It’s not true that everyone admired the emperor’s new clothes. Oh, Fox News ran nightly specials with its correspondents praising the emperor’s fashion judgment. The Wall Street Journal declared that he had “grown into his new garments.”
But occasionally a boy or girl would glance up from a computer screen and say, “What are you all talking about? He’s as bare as the day he was born!” Adults were shocked at the young people’s cynicism. “Every generation seems worse than the last,” they would complain, and throw up their hands.
And in the Senate, venerable Sir Robert would rise to point out that, despite all the hoopla about the emperor’s clothes, one could still tell the size of the Jockey cup he needed, and could still see the scar where he had had his appendix removed. When Sir Robert began to speak, however, the other nobles would yawn, stretch, and look at their watches. “Let’s go read the polls,” they would say, and walk out of the chamber, leaving Sir Robert talking to empty seats.
The emperor’s friends and staff attacked the critics of his clothes. “Jealous,” they said, “and unpatriotic as well. Those garments are made out of our nation’s flags and sewn with threads of gold.” They trotted out tailors who swore they knew where the thread and material had come from. “The evidence for the existence of these garments is massive and undeniable,” they trumpeted. The Prime Minister of an ally declared, “These new garments are fantastic! I must have a set for myself!”
The bill for the new garments was astronomical, but the emperor was unconcerned. He decreed that taxes on the nobles be radically reduced. The peasants cheered, although the burden of paying the kingdom’s bills now fell more heavily on their shoulders.
The emperor’s brother, Prince Neil, and his uncle, Lord William, made their fortunes as “consultants” to companies that worked on the clothes. Billions of dollars of no-bid contracts went to the vice emperor’s old firm, which cleaned, maintained, and repaired the imperial garments; transported them from place to place; and fed the army of tailors at work on them.
Nonetheless, the emperor seems less inclined now to parade his new clothes. “I was given bad advice on the selection of material and on piecing the sections together,” he explains. Only this week he announced that he is creating a committee of inquiry to determine how his tailors could have made something so shoddy.
Of course, the emperor had commissioned the new garments. He and his vice emperor had demanded a certain design and specific materials. They had refused to wait for the royal inspectors to examine the pattern and cloth. “We can’t wait,” they had declared. “The emperor is throwing a big party; it’s been in planning for years.” When some of their tailors and seamstresses had looked at the material and complained, “There’s nothing here to work with,” they had been dismissed, or told to be quiet and get busy spinning and sewing.

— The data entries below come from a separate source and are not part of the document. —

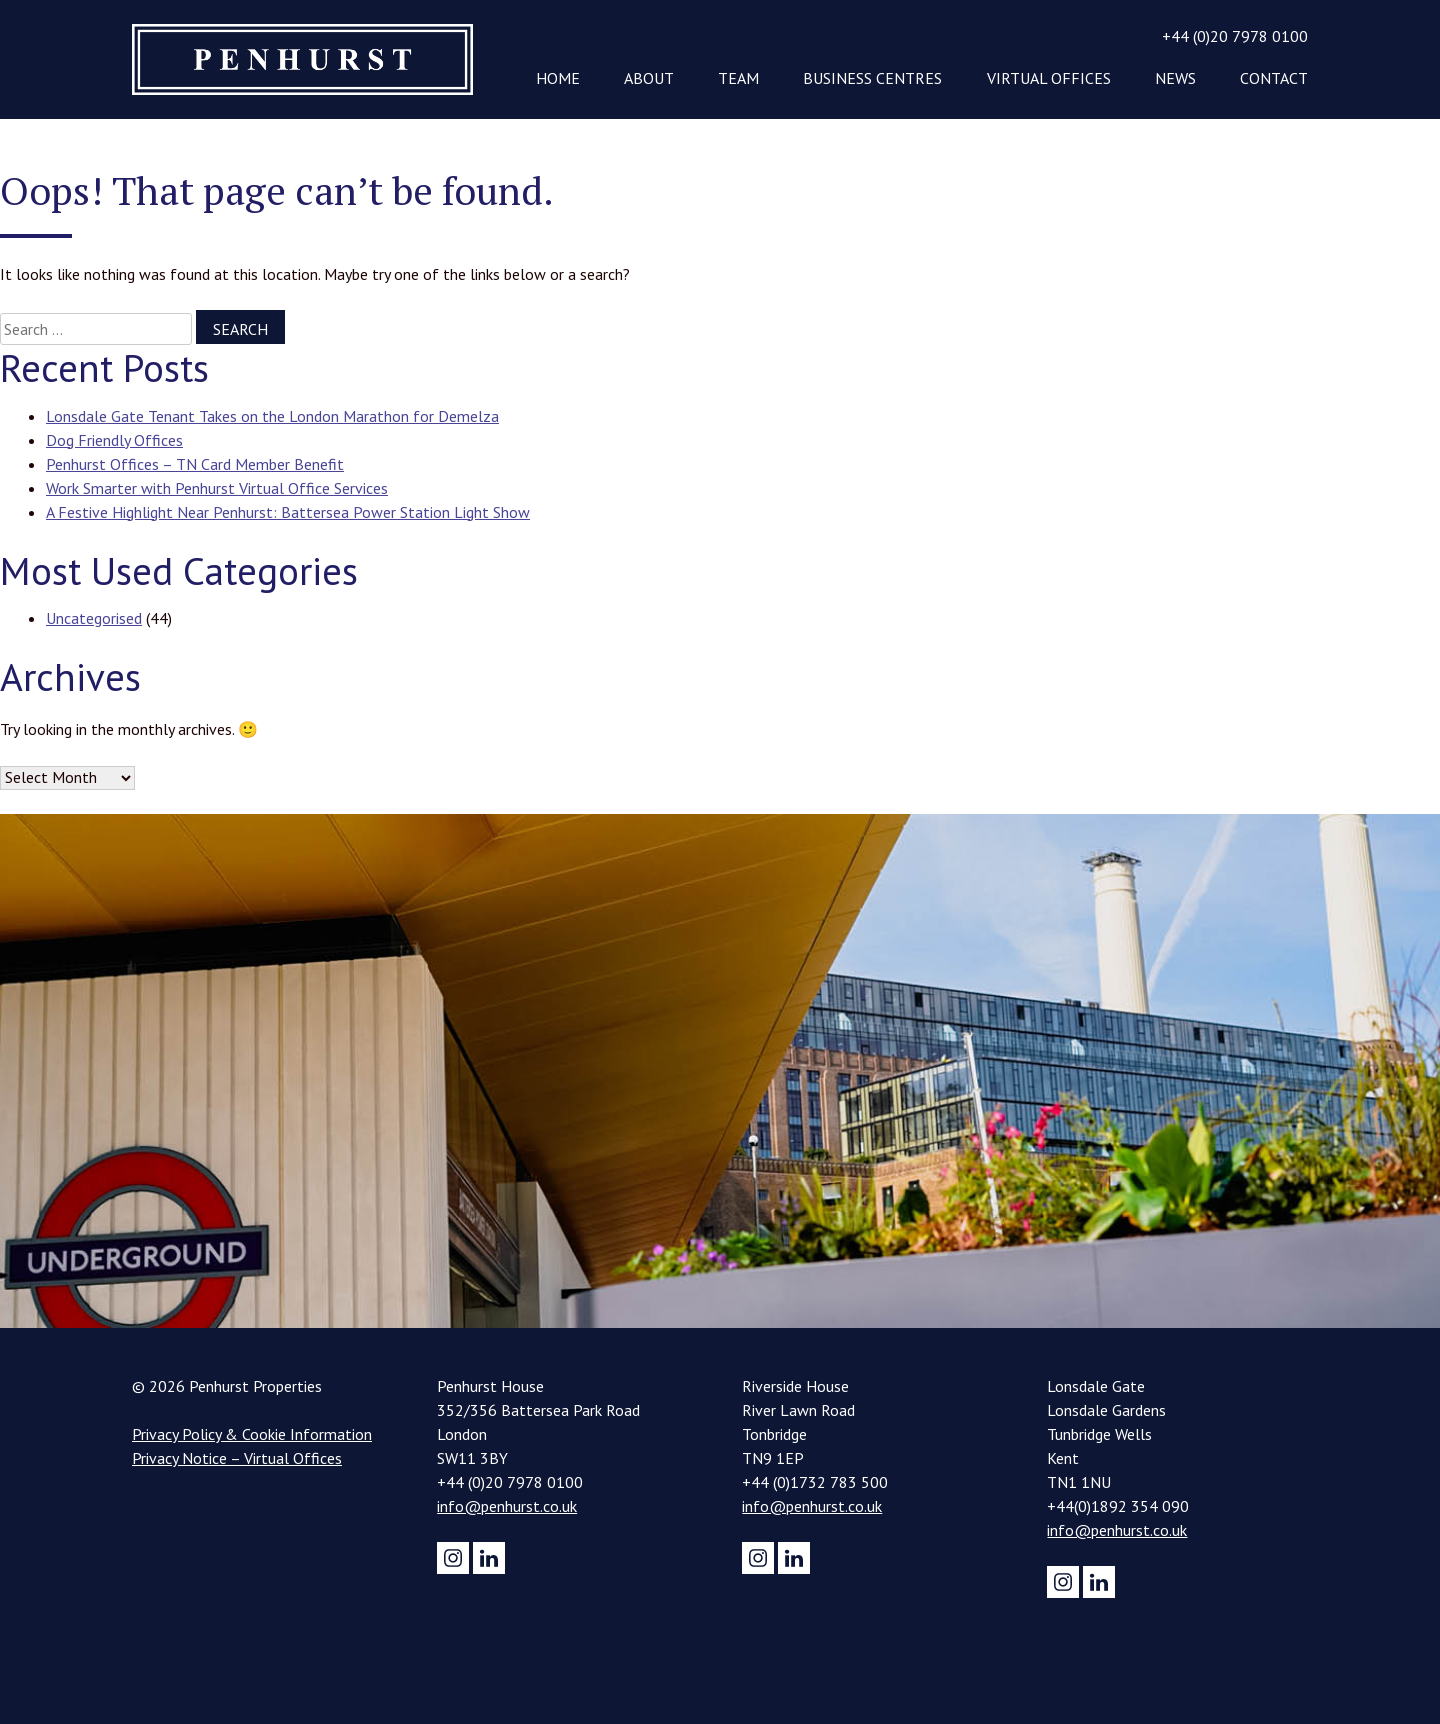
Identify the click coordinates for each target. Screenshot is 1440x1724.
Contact (1274, 78)
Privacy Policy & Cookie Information (252, 1434)
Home (558, 78)
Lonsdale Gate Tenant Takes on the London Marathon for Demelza (272, 416)
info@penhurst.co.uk (507, 1506)
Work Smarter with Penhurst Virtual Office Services (217, 488)
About (649, 78)
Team (738, 78)
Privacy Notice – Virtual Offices (237, 1458)
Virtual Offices (1049, 78)
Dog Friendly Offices (114, 440)
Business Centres (872, 78)
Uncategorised (94, 618)
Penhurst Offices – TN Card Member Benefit (195, 464)
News (1175, 78)
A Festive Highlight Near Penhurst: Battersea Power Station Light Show (288, 512)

There has been no single moment when a child exclaimed, “But he’s not wearing any clothes!” and the whole charade collapsed. Enlightenment has been slow. In fact, 45% of the empire refuses to believe to this day that a “born again” emperor would wear nothing but his birthday suit in public. Millions still look at his goosepimpled skin and see silk and ermine, with golden thread gleaming so brightly it blinds their eyes. One partisan declared, “Of course he’s dressed in new clothes. The proof is the weather. If he were trotting around naked in this freezing cold, he’d catch his death of pneumonia!” Imperial spokesmen have announced that coughing, sneezing, and wheezing heard coming from the palace are caused by allergies. “He’s allergic to criticism,” they explain. “He always has this reaction.”